完治が一人バーでやけ酒を飲んでいると、渡辺たち同僚が入ってきた。
リカが約束の店に行ったことを知り、慌てて駆け出す。
降りしきる雨の中、店の前でリカが待っていた。
完治を見つけ、けなげに笑顔で迎えるリカに急いで駆け寄った。
「どっか店にでも入ろう」と完治が言うと、明るかったリカの様子が一変し、
「もうダメ、ここまで――電池切れちゃったみたい」
と、完治の胸に額を押し付けた。そして、
「こんなにそばにいるのにね。こんなに遠くに見える。

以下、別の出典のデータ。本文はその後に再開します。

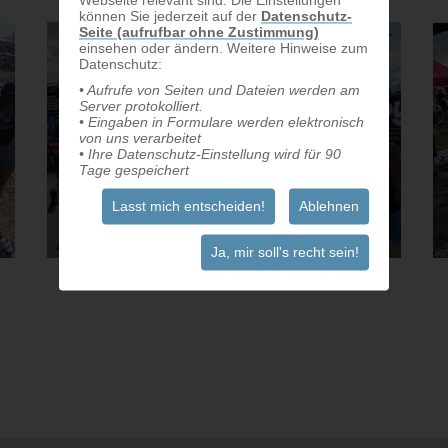
Webseite relevant sind. Die Einstellungen
können Sie jederzeit auf der
Datenschutz-
Seite (aufrufbar ohne Zustimmung)
einsehen oder ändern. Weitere Hinweise zum
Datenschutz:
• Aufrufe von Seiten und Dateien werden am
Server protokolliert.
• Eingaben in Formulare werden elektronisch
von uns verarbeitet
• Ihre Datenschutz-Einstellung wird für 90
Tage gespeichert
Lasst mich entscheiden!
Ablehnen
Ja, mir soll's recht sein!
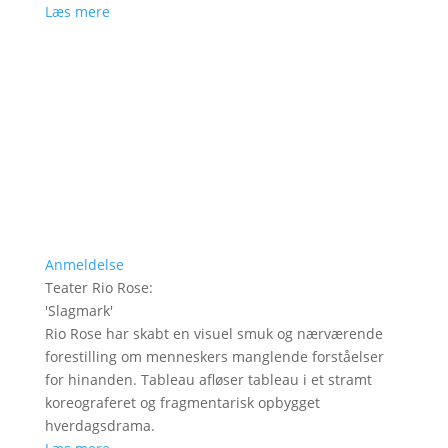
Læs mere
Anmeldelse
Teater Rio Rose
:
'
Slagmark
'
Rio Rose har skabt en visuel smuk og nærværende
forestilling om menneskers manglende forståelser
for hinanden. Tableau afløser tableau i et stramt
koreograferet og fragmentarisk opbygget
hverdagsdrama.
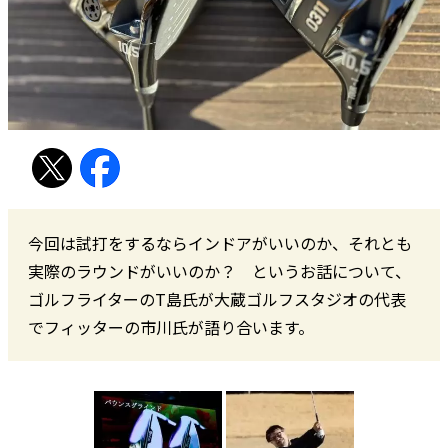
今回は試打をするならインドアがいいのか、それとも
実際のラウンドがいいのか？ というお話について、
ゴルフライターのT島氏が大蔵ゴルフスタジオの代表
でフィッターの市川氏が語り合います。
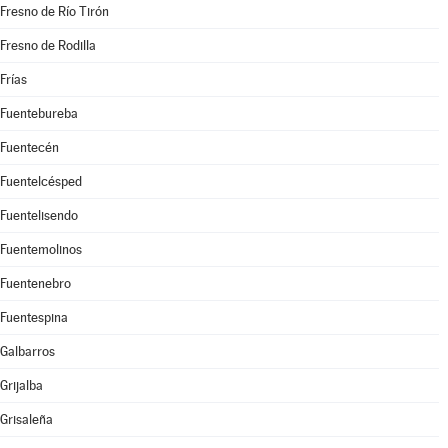
Fresno de Río Tirón
Fresno de Rodilla
Frías
Fuentebureba
Fuentecén
Fuentelcésped
Fuentelisendo
Fuentemolinos
Fuentenebro
Fuentespina
Galbarros
Grijalba
Grisaleña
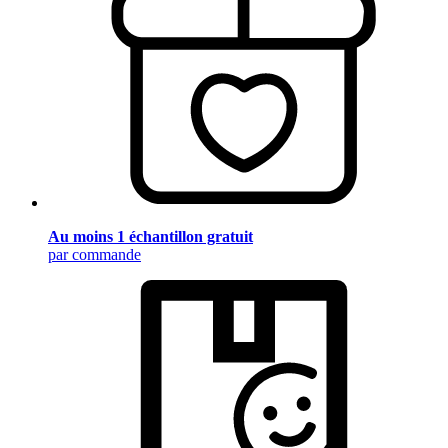
Au moins 1 échantillon gratuit
par commande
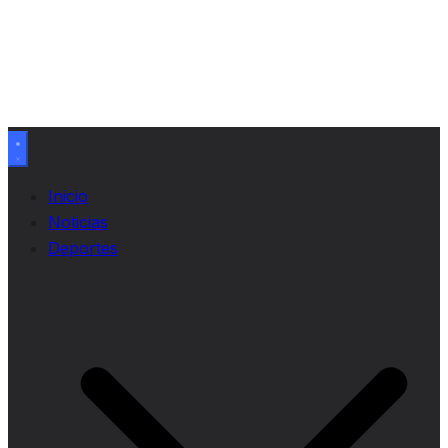
Inicio
Noticias
Deportes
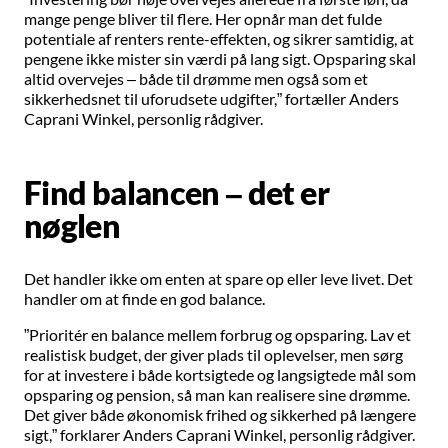
mange penge bliver til flere. Her opnår man det fulde
potentiale af renters rente-effekten, og sikrer samtidig, at
pengene ikke mister sin værdi på lang sigt. Opsparing skal
altid overvejes – både til drømme men også som et
sikkerhedsnet til uforudsete udgifter,” fortæller Anders
Caprani Winkel, personlig rådgiver.
Find balancen – det er
nøglen
Det handler ikke om enten at spare op eller leve livet. Det
handler om at finde en god balance.
”Prioritér en balance mellem forbrug og opsparing. Lav et
realistisk budget, der giver plads til oplevelser, men sørg
for at investere i både kortsigtede og langsigtede mål som
opsparing og pension, så man kan realisere sine drømme.
Det giver både økonomisk frihed og sikkerhed på længere
sigt,” forklarer Anders Caprani Winkel, personlig rådgiver.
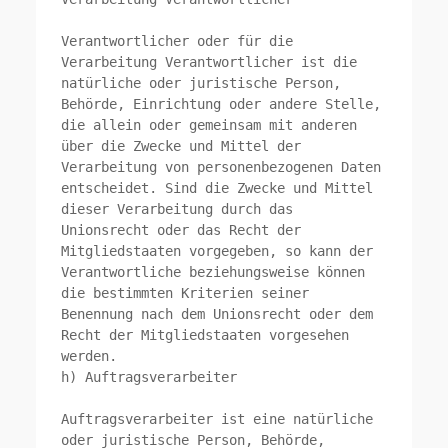
Verantwortlicher oder für die 
Verarbeitung Verantwortlicher ist die 
natürliche oder juristische Person, 
Behörde, Einrichtung oder andere Stelle, 
die allein oder gemeinsam mit anderen 
über die Zwecke und Mittel der 
Verarbeitung von personenbezogenen Daten 
entscheidet. Sind die Zwecke und Mittel 
dieser Verarbeitung durch das 
Unionsrecht oder das Recht der 
Mitgliedstaaten vorgegeben, so kann der 
Verantwortliche beziehungsweise können 
die bestimmten Kriterien seiner 
Benennung nach dem Unionsrecht oder dem 
Recht der Mitgliedstaaten vorgesehen 
werden.

h) Auftragsverarbeiter

Auftragsverarbeiter ist eine natürliche 
oder juristische Person, Behörde, 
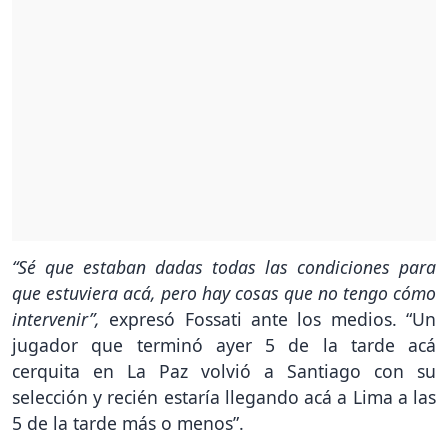
“Sé que estaban dadas todas las condiciones para
que estuviera acá, pero hay cosas que no tengo cómo
intervenir”,
expresó Fossati ante los medios. “Un
jugador que terminó ayer 5 de la tarde acá
cerquita en La Paz volvió a Santiago con su
selección y recién estaría llegando acá a Lima a las
5 de la tarde más o menos”.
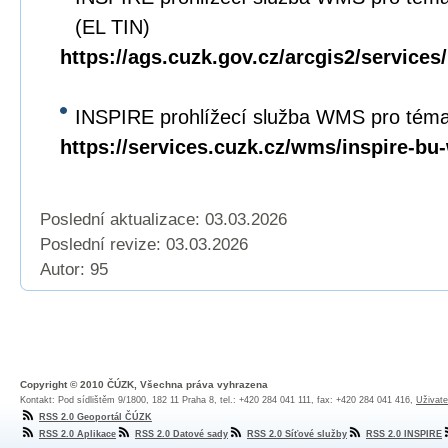
(EL TIN)
https://ags.cuzk.gov.cz/arcgis2/servi
INSPIRE prohlížecí služba WMS pro tém
https://services.cuzk.cz/wms/inspire-b
Poslední aktualizace: 03.03.2026
Poslední revize:
03.03.2026
Autor: 95
Copyright © 2010 ČÚZK, Všechna práva vyhrazena
Kontakt: Pod sídlištěm 9/1800, 182 11 Praha 8, tel.: +420 284 041 111, fax: +420 284 041 416,
Uživate
RSS 2.0 Geoportál ČÚZK
RSS 2.0 Aplikace
RSS 2.0 Datové sady
RSS 2.0 Síťové služby
RSS 2.0 INSPIRE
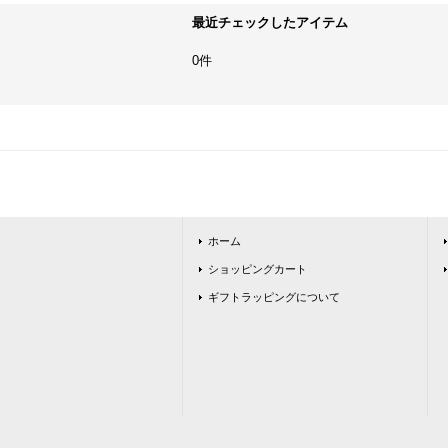
最近チェックしたアイテム
0件
ホーム
ショッピングカート
ギフトラッピングについて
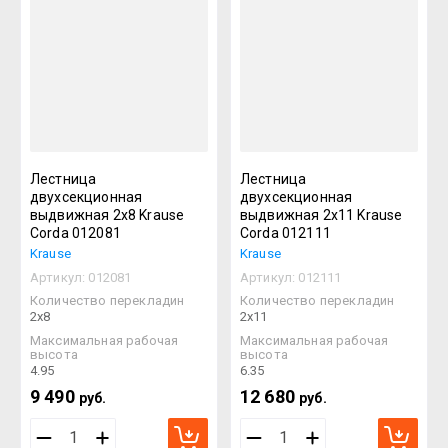
Лестница
Лестница
двухсекционная
двухсекционная
выдвижная 2х8 Krause
выдвижная 2х11 Krause
Corda 012081
Corda 012111
Krause
Krause
Артикул:
012081
Артикул:
012111
Количество перекладин
Количество перекладин
2х8
2х11
Максимальная рабочая
Максимальная рабочая
высота
высота
4.95
6.35
9 490
12 680
руб.
руб.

何でかな? 一緒にいたいのに、何でかな?」
リカはそう言って完治から離れていった……

感想とシナリオ分析

リカの男を落とす戦略が本当に面白い!

さとみが好きな完治に「白旗をあげるつもりはない」と宣言しながら、それでいてアイスホッケーの試合をさとみと二人で行ってきなよと完治にチケットを渡す。
すると、リカは当たり前のようにスケート場に現れてデートの邪魔をする。

しかし試合が終わると、リカはこれ以上お邪魔したら悪いとしおらしく帰ろうとする。
ようやく二人きりになれると思った完治は「またね」というのだが、人のいいさとみが完治と食事に行くから来ないかと誘う。
リカは「けど……」と、うかがうように完治を見る。彼も人がいいので、「来れば」と言うしかない。
リカは、待ってました!と言わんばかりの様子で張り切って彼らの食事についていく。
まるでそこまで全て計算済みだったかのように。

リカの恋愛テクニックには脱帽する。
だが冷静に考えると、好きでもない女にこれをされるのは男にとってはホラーかもしれない。
だからそう思わせないよう、リカのキャラクターを天然で明るくしたのだろう。

連ドラでは、突き抜けたキャラクターが必要になる。
その副作用として、共感が得づらくなることが多い。
しかしリカは愛すべきキャラクターに仕上がっている。
彼女の魅力にどんどん引き込まれるが、女が一番嫌うさとみのあのぐじゅぐじゅした態度に、男たちは完治同様、放っておけない感情を抱く。

リカとさとみのバランスが絶妙だ。
どちらも重いのだが、二人を天秤にかけると釣り合ってしまう。

その彼女たちの間で揺れる完治に、観客を感情移入させる仕掛けがとてもうまい。
完治は最終的にどちらの女性を選ぶのか、3話ではどんな恋の進展が見られるのか、気になります。

素晴らしかったセリフ

完治がずっと好きなのを知っていながら、親友の三上はさとみとキスをした。
それが後ろめたい三上に対し、
「それって、いけないこと?」とリカ。
「え?」

「だって、三上くんがキスしたのは、カンチが好きなさとみちゃんじゃないでしょ? 三上くんが好きなさとみちゃんなんでしょ?」

これはリカ自身にもいえることだった。
「だって、わたしがキスしたのは、さとみちゃんが好きなカンチじゃない。わたしが好きなカンチだった」と。